Stored items
^^^^^^^^^^^^^^^^
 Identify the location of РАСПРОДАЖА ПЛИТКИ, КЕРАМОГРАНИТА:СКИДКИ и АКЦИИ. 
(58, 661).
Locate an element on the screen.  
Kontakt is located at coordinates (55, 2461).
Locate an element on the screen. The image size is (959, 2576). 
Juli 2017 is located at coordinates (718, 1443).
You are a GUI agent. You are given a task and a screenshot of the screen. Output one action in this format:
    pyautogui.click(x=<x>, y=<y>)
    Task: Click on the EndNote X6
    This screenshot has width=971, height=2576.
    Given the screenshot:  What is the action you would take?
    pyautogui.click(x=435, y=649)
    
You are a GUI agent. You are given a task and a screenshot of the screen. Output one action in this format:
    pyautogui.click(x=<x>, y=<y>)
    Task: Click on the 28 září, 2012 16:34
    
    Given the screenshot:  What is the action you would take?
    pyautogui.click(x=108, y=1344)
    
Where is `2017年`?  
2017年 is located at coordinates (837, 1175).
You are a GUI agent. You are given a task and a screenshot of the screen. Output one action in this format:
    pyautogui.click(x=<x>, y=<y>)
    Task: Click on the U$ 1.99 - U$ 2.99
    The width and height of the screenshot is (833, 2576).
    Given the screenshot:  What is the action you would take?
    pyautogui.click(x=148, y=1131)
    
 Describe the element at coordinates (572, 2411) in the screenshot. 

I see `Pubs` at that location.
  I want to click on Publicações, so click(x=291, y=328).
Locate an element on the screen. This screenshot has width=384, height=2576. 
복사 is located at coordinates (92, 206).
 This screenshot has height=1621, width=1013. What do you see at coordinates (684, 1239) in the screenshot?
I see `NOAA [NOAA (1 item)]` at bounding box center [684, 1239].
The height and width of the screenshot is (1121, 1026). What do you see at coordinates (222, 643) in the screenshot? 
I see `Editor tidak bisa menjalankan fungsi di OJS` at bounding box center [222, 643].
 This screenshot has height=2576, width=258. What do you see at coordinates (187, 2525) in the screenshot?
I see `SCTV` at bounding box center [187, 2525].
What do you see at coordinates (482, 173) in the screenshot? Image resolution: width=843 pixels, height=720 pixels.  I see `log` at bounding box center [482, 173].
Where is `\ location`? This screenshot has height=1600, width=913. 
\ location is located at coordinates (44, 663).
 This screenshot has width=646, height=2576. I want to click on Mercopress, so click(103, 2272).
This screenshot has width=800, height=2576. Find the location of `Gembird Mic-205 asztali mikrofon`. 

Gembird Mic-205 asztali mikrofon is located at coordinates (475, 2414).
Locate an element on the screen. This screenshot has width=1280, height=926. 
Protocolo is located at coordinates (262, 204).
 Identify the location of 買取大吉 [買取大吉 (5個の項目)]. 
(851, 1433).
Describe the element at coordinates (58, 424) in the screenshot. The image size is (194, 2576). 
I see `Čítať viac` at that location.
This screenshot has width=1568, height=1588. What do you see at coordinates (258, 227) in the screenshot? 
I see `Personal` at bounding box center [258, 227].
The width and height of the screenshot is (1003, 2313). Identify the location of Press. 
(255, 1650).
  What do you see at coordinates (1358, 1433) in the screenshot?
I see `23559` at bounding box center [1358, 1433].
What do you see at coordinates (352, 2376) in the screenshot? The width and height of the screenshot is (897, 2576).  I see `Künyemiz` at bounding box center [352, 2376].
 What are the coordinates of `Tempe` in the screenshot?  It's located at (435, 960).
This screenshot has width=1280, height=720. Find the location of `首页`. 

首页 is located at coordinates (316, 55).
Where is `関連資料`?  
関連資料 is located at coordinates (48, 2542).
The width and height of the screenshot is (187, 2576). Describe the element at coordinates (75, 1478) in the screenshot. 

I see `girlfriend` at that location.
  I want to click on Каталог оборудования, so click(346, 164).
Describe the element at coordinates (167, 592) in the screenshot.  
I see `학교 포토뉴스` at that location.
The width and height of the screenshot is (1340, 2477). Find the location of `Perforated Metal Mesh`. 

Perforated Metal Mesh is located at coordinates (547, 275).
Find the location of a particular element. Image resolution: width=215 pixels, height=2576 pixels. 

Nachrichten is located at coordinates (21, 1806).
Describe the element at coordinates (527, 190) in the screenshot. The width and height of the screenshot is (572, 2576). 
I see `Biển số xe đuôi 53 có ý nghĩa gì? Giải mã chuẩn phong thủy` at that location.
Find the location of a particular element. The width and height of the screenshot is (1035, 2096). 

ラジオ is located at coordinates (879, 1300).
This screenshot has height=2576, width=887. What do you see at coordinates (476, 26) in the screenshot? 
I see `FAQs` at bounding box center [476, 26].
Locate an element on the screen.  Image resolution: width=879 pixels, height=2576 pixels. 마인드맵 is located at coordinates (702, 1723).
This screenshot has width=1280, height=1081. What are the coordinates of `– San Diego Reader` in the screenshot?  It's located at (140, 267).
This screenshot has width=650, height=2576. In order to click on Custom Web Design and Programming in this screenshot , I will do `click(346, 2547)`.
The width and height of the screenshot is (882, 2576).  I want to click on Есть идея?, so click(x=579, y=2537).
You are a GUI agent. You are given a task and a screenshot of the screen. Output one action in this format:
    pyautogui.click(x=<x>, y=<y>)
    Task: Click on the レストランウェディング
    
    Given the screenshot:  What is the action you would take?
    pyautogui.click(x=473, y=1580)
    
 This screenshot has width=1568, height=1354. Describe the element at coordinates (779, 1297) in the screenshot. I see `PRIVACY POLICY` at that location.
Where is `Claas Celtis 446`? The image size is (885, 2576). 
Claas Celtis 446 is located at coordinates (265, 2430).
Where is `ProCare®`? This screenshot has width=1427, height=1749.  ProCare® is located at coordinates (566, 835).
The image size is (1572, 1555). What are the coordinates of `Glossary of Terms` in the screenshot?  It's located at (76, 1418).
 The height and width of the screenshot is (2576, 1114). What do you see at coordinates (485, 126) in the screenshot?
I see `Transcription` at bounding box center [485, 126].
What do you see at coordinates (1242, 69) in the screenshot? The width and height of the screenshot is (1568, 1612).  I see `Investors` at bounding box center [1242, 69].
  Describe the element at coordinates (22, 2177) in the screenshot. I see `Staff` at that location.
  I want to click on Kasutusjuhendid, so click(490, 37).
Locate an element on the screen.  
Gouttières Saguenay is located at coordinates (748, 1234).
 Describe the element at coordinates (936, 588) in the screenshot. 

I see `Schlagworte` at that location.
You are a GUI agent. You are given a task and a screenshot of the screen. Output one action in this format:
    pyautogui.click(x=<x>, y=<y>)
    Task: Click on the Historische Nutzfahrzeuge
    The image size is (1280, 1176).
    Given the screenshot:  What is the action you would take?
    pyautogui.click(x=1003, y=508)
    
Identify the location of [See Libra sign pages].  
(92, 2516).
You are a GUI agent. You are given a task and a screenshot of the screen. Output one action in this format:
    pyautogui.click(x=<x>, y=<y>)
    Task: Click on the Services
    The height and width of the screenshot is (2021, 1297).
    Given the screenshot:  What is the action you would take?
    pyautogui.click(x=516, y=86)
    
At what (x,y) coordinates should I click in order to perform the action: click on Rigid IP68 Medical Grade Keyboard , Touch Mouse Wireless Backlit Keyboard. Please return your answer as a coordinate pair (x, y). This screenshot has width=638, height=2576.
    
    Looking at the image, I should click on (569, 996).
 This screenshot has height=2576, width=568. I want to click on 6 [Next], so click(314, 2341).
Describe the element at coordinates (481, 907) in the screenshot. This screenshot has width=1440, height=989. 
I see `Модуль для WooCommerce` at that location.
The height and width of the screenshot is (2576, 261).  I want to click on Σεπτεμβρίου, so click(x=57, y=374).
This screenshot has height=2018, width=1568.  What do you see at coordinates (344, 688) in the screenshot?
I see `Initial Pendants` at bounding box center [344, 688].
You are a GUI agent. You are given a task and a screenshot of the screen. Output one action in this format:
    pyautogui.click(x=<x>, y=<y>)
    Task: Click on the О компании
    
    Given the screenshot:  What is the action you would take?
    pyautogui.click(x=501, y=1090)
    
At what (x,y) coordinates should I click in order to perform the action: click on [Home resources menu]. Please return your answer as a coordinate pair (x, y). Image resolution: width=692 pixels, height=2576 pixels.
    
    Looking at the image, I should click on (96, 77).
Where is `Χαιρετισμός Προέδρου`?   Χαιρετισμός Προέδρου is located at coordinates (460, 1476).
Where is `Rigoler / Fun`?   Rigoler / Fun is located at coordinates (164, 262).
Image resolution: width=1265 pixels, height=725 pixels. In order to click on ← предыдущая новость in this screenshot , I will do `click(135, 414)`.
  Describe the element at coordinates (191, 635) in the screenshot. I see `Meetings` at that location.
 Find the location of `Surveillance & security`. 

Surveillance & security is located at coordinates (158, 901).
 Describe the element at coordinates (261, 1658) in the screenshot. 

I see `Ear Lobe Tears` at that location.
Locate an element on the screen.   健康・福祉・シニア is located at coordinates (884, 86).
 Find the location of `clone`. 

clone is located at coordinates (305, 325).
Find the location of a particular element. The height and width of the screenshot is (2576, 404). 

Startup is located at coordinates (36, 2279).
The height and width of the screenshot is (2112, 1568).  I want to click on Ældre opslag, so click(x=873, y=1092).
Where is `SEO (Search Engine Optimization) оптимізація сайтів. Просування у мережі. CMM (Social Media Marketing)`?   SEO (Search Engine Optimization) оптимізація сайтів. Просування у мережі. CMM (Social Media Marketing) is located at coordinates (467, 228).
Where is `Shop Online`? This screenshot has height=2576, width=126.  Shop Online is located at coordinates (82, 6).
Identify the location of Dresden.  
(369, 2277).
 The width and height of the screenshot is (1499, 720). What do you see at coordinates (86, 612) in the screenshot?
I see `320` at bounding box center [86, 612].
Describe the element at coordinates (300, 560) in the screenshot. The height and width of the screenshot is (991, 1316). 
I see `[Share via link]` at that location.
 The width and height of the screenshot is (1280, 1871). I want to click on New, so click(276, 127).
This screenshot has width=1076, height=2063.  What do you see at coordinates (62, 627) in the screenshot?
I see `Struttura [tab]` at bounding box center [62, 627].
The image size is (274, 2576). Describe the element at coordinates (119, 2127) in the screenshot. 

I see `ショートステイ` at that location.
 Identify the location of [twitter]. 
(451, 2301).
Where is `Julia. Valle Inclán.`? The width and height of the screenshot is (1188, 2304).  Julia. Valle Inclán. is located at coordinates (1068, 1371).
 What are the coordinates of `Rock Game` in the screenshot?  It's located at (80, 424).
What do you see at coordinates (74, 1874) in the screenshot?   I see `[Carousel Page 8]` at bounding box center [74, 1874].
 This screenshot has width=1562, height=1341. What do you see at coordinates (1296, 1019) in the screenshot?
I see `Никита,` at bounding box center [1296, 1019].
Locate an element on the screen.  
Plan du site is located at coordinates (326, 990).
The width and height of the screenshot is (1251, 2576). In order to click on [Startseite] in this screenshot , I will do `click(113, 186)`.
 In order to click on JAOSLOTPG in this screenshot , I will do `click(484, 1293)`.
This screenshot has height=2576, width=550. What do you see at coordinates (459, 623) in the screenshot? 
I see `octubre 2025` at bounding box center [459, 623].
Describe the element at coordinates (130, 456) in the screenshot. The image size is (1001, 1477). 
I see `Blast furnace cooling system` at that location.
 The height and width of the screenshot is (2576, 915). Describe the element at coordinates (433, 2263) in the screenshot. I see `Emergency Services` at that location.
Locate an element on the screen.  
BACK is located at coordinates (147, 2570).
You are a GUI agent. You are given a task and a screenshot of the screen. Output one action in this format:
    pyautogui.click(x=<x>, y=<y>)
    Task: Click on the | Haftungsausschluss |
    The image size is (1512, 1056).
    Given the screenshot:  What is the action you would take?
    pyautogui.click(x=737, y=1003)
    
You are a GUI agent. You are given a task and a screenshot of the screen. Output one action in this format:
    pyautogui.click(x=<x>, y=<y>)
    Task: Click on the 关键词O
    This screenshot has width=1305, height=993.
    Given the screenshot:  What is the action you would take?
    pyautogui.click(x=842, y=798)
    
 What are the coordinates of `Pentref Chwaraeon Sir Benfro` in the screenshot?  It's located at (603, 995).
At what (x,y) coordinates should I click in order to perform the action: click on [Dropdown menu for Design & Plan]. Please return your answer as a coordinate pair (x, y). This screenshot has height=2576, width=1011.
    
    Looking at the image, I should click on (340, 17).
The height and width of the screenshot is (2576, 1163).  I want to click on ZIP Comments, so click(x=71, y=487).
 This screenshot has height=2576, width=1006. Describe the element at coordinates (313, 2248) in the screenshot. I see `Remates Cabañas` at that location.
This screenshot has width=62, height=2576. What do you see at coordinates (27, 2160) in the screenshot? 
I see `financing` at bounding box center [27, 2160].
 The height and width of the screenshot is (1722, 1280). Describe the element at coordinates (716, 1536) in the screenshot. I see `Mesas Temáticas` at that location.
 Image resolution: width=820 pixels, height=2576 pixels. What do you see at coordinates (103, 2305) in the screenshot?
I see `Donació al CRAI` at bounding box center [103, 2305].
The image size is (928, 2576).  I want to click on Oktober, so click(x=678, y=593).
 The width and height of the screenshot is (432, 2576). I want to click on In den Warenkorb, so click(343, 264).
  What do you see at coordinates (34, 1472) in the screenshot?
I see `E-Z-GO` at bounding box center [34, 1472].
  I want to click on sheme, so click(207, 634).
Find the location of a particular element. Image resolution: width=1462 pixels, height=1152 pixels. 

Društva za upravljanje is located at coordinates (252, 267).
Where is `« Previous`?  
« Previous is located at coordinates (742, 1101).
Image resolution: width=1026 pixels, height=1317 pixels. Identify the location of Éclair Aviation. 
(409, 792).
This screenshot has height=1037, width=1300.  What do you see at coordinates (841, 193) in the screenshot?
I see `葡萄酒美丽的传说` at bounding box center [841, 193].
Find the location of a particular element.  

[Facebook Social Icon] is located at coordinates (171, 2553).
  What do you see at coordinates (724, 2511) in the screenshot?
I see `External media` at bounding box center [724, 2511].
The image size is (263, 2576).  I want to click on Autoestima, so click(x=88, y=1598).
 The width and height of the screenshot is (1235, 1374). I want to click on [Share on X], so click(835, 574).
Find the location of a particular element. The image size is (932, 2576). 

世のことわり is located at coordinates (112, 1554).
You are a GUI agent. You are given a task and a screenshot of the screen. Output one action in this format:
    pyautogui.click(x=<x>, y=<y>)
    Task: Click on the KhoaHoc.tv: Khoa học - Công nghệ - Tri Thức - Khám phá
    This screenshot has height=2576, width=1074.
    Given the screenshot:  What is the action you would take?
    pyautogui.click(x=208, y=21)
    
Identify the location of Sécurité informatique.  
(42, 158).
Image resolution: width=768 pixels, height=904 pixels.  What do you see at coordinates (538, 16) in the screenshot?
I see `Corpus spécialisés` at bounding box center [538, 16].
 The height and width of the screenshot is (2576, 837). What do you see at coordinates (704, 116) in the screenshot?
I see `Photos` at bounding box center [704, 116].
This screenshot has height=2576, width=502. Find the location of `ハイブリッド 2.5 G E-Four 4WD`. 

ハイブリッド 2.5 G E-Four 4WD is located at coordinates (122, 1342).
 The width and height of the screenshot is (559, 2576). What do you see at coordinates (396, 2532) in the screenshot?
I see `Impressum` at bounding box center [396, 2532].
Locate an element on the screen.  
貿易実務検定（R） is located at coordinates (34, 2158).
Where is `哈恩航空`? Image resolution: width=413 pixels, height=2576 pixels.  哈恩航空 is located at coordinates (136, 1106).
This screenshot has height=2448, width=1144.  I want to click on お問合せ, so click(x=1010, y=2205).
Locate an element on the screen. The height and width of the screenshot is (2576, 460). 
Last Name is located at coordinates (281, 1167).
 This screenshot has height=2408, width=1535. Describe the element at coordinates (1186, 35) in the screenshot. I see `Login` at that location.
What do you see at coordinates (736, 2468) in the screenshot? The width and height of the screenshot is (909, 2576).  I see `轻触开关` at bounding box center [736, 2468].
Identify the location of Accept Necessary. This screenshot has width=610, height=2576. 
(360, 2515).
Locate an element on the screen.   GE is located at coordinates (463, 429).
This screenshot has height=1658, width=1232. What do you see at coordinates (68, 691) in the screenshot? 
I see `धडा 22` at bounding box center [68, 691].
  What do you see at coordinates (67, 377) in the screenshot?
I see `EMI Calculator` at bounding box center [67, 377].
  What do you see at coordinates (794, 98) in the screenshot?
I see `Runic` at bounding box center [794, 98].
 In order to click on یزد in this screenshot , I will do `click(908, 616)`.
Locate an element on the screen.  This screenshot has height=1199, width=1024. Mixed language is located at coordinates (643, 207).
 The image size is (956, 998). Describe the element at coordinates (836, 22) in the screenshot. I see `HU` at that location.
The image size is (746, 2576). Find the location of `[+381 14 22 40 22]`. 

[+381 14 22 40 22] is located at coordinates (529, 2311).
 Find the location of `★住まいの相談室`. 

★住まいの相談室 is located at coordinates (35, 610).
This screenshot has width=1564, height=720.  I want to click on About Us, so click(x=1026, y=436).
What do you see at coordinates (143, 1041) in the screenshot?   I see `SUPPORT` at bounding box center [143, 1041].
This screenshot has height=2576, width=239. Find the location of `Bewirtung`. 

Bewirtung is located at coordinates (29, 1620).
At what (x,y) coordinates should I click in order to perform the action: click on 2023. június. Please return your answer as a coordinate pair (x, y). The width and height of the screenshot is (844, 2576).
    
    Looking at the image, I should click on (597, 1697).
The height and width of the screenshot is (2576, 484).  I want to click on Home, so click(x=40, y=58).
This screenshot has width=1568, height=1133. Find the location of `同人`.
^^^^^^^^^^^^^^^^
▶ [WHAT NEEDS TO BE DONE]
Please repeat word for word the lines above that run from the beginning through the line containing "This screenshot has width=971, height=2576.", keeping both the first and that last line.

▶ [SOLUTION TO THE PROBLEM]
 Identify the location of РАСПРОДАЖА ПЛИТКИ, КЕРАМОГРАНИТА:СКИДКИ и АКЦИИ. 
(58, 661).
Locate an element on the screen.  
Kontakt is located at coordinates (55, 2461).
Locate an element on the screen. The image size is (959, 2576). 
Juli 2017 is located at coordinates (718, 1443).
You are a GUI agent. You are given a task and a screenshot of the screen. Output one action in this format:
    pyautogui.click(x=<x>, y=<y>)
    Task: Click on the EndNote X6
    This screenshot has width=971, height=2576.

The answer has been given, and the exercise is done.